I was able to leave early last Wednesday and took the 6:37 p.m. train.
Every time I get into a discussion with non-financial and non-IS (information system) folks about why work keeps me busy, they ask why we can’t just “push a button” and get the computer to do it all.
I think about the simple act of billing: how the issuance of a single customer invoice triggers entries to six different accounts and how the payment of that bill—if everything is perfectly normal---results in entries to another half-dozen. When things are out of the ordinary---say if a customer short-pays his bill---we need someone who knows what she’s doing to step in and not only communicate with the customer but figure out how to get the system to reflect what just happened.
I think about whether today’s market value of the interest-rate swap we issued four years ago is still above zero; it’s been amortizing according to the notional amount of the loan and I haven’t been monitoring it lately. I think about the inside tax basis and the outside tax basis of the European company we invested in and about how the European controller, a nice guy, doesn’t understand U.S. GAAP (generally accepted accounting principles); I wish he’d prepare financial statements on a monthly basis instead of quarterly and, when he does do them, get them in on time.
Then my thoughts move to the three sets of numbers, only three if we’re lucky, that we have to compare---the plan, the actual, and the forecast---and how only the plan and actual are in the mainframe computer. The forecast changes all the time, is on a spreadsheet, and is not in the same form as our chart of accounts, so we’ve got to shoehorn everything into the same format. Management wants all sort of comparisons and variance analysis, but these are not the same as the SEC’s.
I ruminate on the SEC’s MD&A (management discussion and analysis) requirements for faster and better (we know it when we see it) analyses, how we have to compare this year’s quarter to last year’s quarter and the year-to-date numbers with the comparable period from last year. We have to explain the differences intelligently, back up everything we say, do it quickly, and not make any mistakes.
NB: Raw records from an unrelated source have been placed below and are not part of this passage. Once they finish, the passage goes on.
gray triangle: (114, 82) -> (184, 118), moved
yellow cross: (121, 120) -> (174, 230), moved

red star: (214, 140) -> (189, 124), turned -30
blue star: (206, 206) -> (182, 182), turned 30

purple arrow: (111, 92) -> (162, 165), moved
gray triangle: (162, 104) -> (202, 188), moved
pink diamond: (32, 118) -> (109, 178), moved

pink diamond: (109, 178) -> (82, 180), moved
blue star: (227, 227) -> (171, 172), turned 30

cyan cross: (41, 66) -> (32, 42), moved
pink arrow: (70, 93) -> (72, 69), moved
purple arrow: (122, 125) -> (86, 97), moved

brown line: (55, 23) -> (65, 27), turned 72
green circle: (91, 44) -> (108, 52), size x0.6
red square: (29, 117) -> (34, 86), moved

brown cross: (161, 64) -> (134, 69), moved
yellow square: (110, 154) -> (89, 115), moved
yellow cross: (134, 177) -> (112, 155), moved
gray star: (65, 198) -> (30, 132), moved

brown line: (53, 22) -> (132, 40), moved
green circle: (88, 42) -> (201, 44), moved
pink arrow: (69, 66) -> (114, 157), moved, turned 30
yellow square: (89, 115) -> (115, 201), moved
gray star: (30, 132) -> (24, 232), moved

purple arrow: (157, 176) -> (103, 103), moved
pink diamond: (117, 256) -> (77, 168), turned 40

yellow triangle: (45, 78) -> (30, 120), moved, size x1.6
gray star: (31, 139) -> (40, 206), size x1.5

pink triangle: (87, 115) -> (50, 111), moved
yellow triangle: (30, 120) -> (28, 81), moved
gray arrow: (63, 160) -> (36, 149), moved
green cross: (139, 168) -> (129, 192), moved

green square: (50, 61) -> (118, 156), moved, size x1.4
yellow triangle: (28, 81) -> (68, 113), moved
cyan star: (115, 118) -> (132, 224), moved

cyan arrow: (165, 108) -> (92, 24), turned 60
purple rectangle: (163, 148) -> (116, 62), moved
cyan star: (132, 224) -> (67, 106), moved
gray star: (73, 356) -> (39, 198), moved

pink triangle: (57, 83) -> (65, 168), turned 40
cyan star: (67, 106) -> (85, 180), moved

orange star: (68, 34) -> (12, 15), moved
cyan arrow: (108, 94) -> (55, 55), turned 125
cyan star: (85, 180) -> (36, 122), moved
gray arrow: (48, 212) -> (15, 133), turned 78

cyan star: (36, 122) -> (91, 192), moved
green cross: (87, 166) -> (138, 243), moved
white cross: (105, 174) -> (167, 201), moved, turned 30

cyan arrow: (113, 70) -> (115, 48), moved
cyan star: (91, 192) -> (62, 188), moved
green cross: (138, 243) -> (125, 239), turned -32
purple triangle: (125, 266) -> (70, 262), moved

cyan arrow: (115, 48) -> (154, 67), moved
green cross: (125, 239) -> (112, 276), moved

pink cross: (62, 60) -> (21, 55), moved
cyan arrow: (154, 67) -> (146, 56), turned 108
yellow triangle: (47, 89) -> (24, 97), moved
Section 404 / Sarbanes-Oxley / post-Enron rules mandate that, because we say that we review all this stuff, we have to prove it by initialing and saving drafts in addition to the final version of most of our work. In theory I can go to jail if my binders are messy and papers fall out. Fine, as Rick said in Casablanca, pull the trigger, you’ll be doing me a favor.
No, we can’t push a button just yet. You know, these computers……
On Friday we left the house at 5 a.m. and headed to San Diego to help a family member move. By 11 we were in L.A., where the traffic halted. It took three more hours to get to San Diego, and the locals tell us that we made pretty good time.
For those in a hurry, the Starbucks on Highway 5, about 100 miles north of L.A., has a drive-through.